One week in and I really can’t believe how well it’s all going this time.
Last time I felt like I’d been hit by a bus – for months! This time, my recovery has been remarkably speedy (still taking it easy though). That’s despite having been more banged up this time. I can’t work out if that healing’s down to a better birth, a natural third stage, placenta capsules, less worry or just the fact that I have to get on with it for my toddler. Maybe it’s a combination of them all. Fingers crossed for future, but I didn’t even get first week baby blues this time.
I’m sure all of us are experiencing a honeymoon period right now. Taitha is unbelievably loved up with Ophelia. She wants to see her first thing in the morning (a mixed blessing for me), delights in Ophelia’s wakeful periods, counts her toes, talks sweetly to her and, of course, sings “The Wheels on the Bus” to her – over and over and over.
There have been times where the stress of this big life change has peeked its way through, with sudden renewed interest in long forgotten baby toys when Ophelia’s looking at them. Or wanting to be held by the person carrying Ophelia. On the whole, she’s been pretty understanding so far that the baby needs things that she doesn’t. She understands, mostly, that I can’t feed both of them at once, for instance, and that Ophelia needs to be fed first. I’m expecting a huge parenting learning curve when it’s just me at home, trying to balance their needs.

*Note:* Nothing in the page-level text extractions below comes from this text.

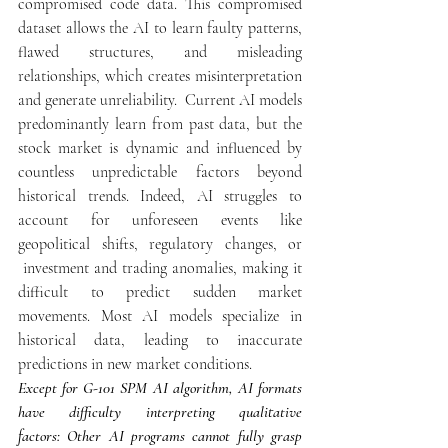
compromised code data. This compromised 
dataset allows the AI to learn faulty patterns, 
flawed structures, and misleading 
relationships, which creates misinterpretation 
and generate unreliability.  Current AI models 
predominantly learn from past data, but the 
stock market is dynamic and influenced by 
countless unpredictable factors beyond 
historical trends. Indeed, AI struggles to 
account for unforeseen events like 
geopolitical shifts, regulatory changes, or 
 investment and trading anomalies, making it 
difficult to predict sudden market 
movements. Most AI models specialize in 
historical data, leading to inaccurate 
predictions in new market conditions.
Except for G-101 SPM AI algorithm, AI formats 
have difficulty interpreting qualitative 
factors: Other AI programs cannot fully grasp 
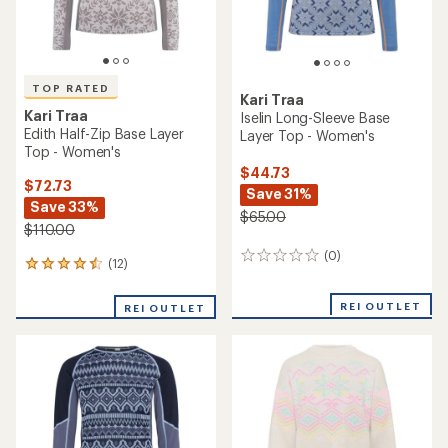
TOP RATED
Kari Traa
Kari Traa
Iselin Long-Sleeve Base
Edith Half-Zip Base Layer
Layer Top - Women's
Top - Women's
$44.73
$72.73
Save 31%
Save 33%
$65.00
$110.00
(0)
0
(12)
12
reviews
reviews
with
REI OUTLET
REI OUTLET
an
average
rating
of
4.5
out
of
5
stars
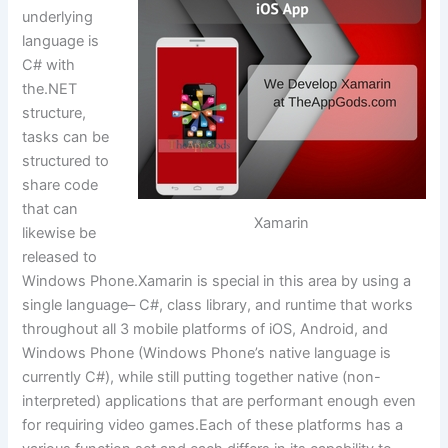
underlying
language is
C# with
the.NET
structure,
tasks can be
structured to
share code
that can
Xamarin
likewise be
released to
Windows Phone.Xamarin is special in this area by using a
single language– C#, class library, and runtime that works
throughout all 3 mobile platforms of iOS, Android, and
Windows Phone (Windows Phone’s native language is
currently C#), while still putting together native (non-
interpreted) applications that are performant enough even
for requiring video games.Each of these platforms has a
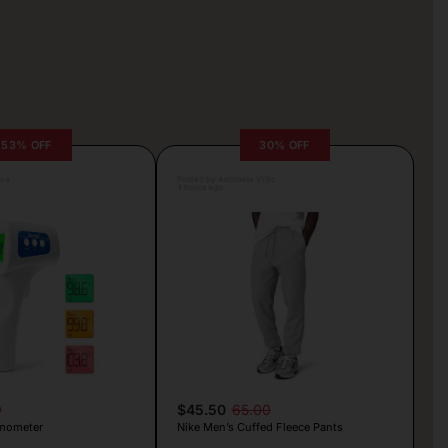
53% OFF
30% OFF
lva
Posted by Antonela Vrljic
4 hours ago
9
$45.50
65.00
mometer
Nike Men’s Cuffed Fleece Pants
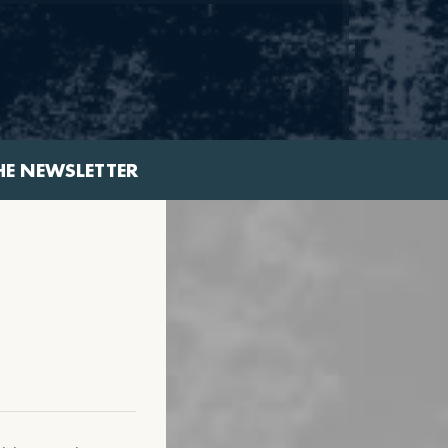
HE NEWSLETTER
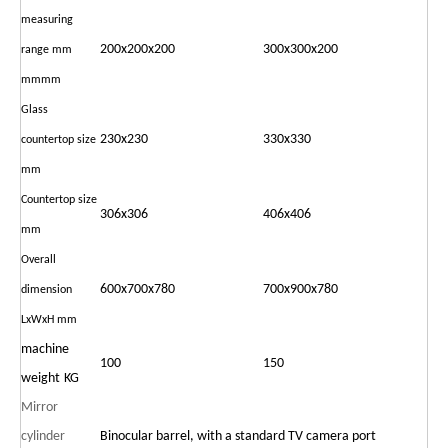
measuring
200x200x200
300x300x200
range
mm
mmmm
Glass
230x230
330x330
countertop
size
mm
Countertop size
306x306
406x406
mm
Overall
600x700x780
700x900x780
dimension
LxWxH mm
machine
100
150
weight
KG
Mirror
cylinder
Binocular barrel, with a standard TV camera port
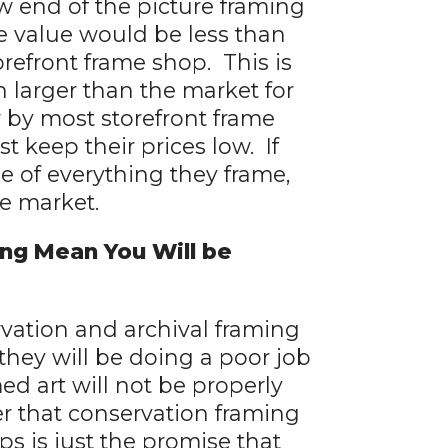
 end of the picture framing
e value would be less than
orefront frame shop. This is
larger than the market for
r by most storefront frame
t keep their prices low. If
ue of everything they frame,
he market.
ng Mean You Will be
rvation and archival framing
hey will be doing a poor job
ed art will not be properly
r that conservation framing
s is just the promise that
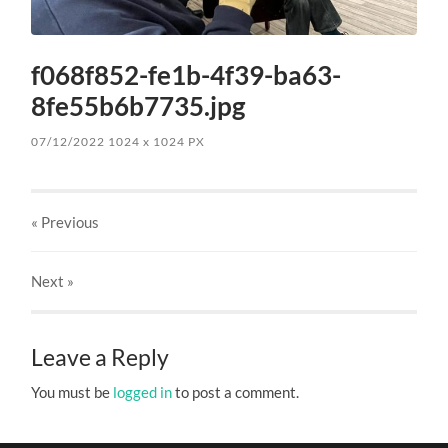
f068f852-fe1b-4f39-ba63-
8fe55b6b7735.jpg
07/12/2022
1024
x
1024 PX
« Previous
Next
»
Leave a Reply
You must be
logged in
to post a comment.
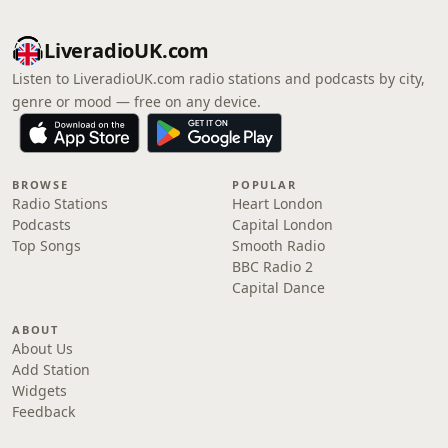
LiveradioUK.com
Listen to LiveradioUK.com radio stations and podcasts by city,
genre or mood — free on any device.
BROWSE
POPULAR
Radio Stations
Heart London
Podcasts
Capital London
Top Songs
Smooth Radio
BBC Radio 2
Capital Dance
ABOUT
About Us
Add Station
Widgets
Feedback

How I worried about this beforehand. I had such a hard time establishing breastfeeding with Talitha due to a missed tongue tie which led to low milk production. I just couldn’t face going through all of that again but prepared myself for the possibility.
What a surprise then when Ophelia only nursed for efficiently with lots of swallows then seemed settled. The proof was in the poo. It went yellow within the first 24 hours (normally you can expect this to take a few days). And boy there is so much poo! We got off easy in the nappy change department last time! I meant to do disposables for a bit at first but moved over to cloth as soon as her umbilical stump fell off (found disposables easier to fold) at six days. We expected to see a typical weight loss in the first 72 hours but instead she gained!
This has been such an answer to prayer, truly. Obviously, there are likely lots of breastfeeding challenges to come but I’m so relieved to find that I can make milk. And with that discovery, it’s useful having a toddler help to relieve any engorgement!
A calmer start
It does make me a little sad, though, that I wasn’t able to give this to Talitha. It’s not just about the breastfeeding or the birth but just the constant state of stress that pervaded those first days (obviously that’s related – they all are).
I know, though, that I gave her the best that I could at the time. I am a different person now. I know more, I understand more, I trust more. Just because this time it’s all different doesn’t mean that what I gave her wasn’t good. And anyway, throughout their lives, they are going to get different things at different times. That’s just the way of it.